つまり、固定資産税評価額の1.7%が毎年かかる訳です。
※ 固定資産税の税率は、1.4%が原則です。ただし、固定資産税以外に、都市計画税なる税金を、追加で0.3%とられるんです。ですので、合計で1.7%となります。
固定資産税には、色々な論点があります。
路線価、使用用途、面積。
これらを見直すことにより、節税できる可能性があります。
(弊事務所のお客様でも、実際に節税できた事例がございます)
東京都の場合、都税事務所のホームページで路線価を公開していますから、そちらを基に、きちんと計算できているか、納税通知書を見ながらチェックすることをお薦めしています。
9.事業所税
事業所税という税金。聞き慣れない方もいるかと思います。
大規模事業者だけが払う税金。それが事業所税です。
会社が事業で使っている建物の床面積、会社の従業員の総数で判断し、大規模事業者と判定されれば、事業所税がかかります。

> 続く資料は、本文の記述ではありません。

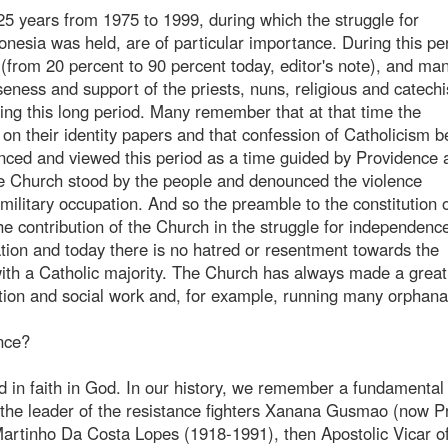
 25 years from 1975 to 1999, during which the struggle for
esia was held, are of particular importance. During this pe
 (from 20 percent to 90 percent today, editor's note), and ma
eness and support of the priests, nuns, religious and catechi
ing this long period. Many remember that at that time the
 on their identity papers and that confession of Catholicism
nced and viewed this period as a time guided by Providence a
 The Church stood by the people and denounced the violence
ilitary occupation. And so the preamble to the constitution o
he contribution of the Church in the struggle for independenc
tion and today there is no hatred or resentment towards the
th a Catholic majority. The Church has always made a great
ation and social work and, for example, running many orphan
ance?
d in faith in God. In our history, we remember a fundamental
, the leader of the resistance fighters Xanana Gusmao (now 
Martinho Da Costa Lopes (1918-1991), then Apostolic Vicar of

普通の中小企業、個人事業者にはまず関係ない税金ですから、ここでの説明は省きます。
※ たまに、個人事業でも事業所税を払っている方がいらっしゃいます。全国に診療所を展開しているお医者様に、事業所税がかかっていることを見たことがあります。ですが、普通の事業者の方は、まず関係ないと思われます。
10.自動車税
自動車税は、その年の4月1日の自動車の所有者にかけれられる税金です。
2月~3月くらいになると、やたら中古車買取業者のCMが増えませんか?
これは、自動車税の性格(その年の4月1日時点の所有者にかけられるので)からして、当然なのかもしれません。

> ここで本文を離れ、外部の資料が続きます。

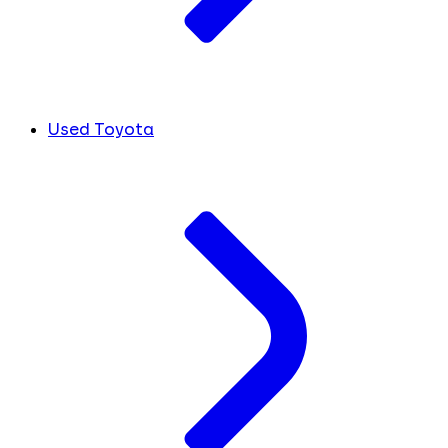
Used Toyota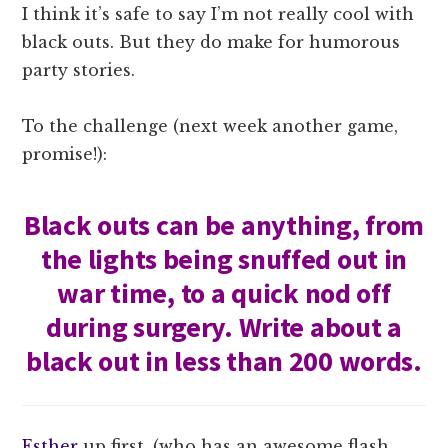
I think it’s safe to say I’m not really cool with
black outs. But they do make for humorous
party stories.
To the challenge (next week another game,
promise!):
Black outs can be anything, from
the lights being snuffed out in
war time, to a quick nod off
during surgery. Write about a
black out in less than 200 words.
Esther
up first, (who has an awesome flash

自動車税は、その車の排気量等を基準にして、各役所が勝手に課税してきます。
税額も、普通の車であれば年間数万円ですから、大した負担とは言えませんね。
11.社会保険料
社会保険料は、正確に言うと税金とは言えないかもしれません。
ですが、半分を会社が負担するのですから、実質、税金といえるのではないでしょうか。
会社負担額は、給与支払額の約14%!です。
会社が払う主な税金には、法人税、消費税がありますが、これらに比べて、とんでもなく高い負担になります。

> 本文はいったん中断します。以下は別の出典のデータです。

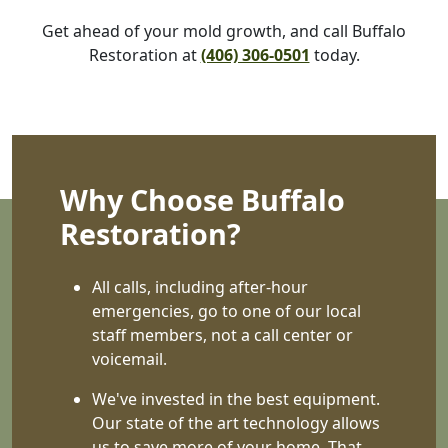
Get ahead of your mold growth, and call Buffalo
Restoration at
(406) 306-0501
today.
Why Choose Buffalo
Restoration?
All calls, including after-hour
emergencies, go to one of our local
staff members, not a call center or
voicemail.
We've invested in the best equipment.
Our state of the art technology allows
us to save more of your home. That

個人事業者であれば、従業員が5人未満であれば、原則として社会保険に入る必要はありません。
ですので、これから事業を始められる方は、会社設立にこだわらず、個人事業の形態も検討すべきだと思います。
社会保険料の負担について詳しくお知りになりたい方は、次の記事を参考にしてみてください。
会社に関する、色々な税金を確認してきました。
会社経営は最初が肝心です。単に、
「売上-経費=手取り」
といった感覚だけでなく、その手取りから払う税金までも考えた資金繰り計画が大切です。
皆様の事業が末永く発展しますよう、お祈り申し上げます。
本記事に関するご質問はお受けしておりません。予めご了承ください。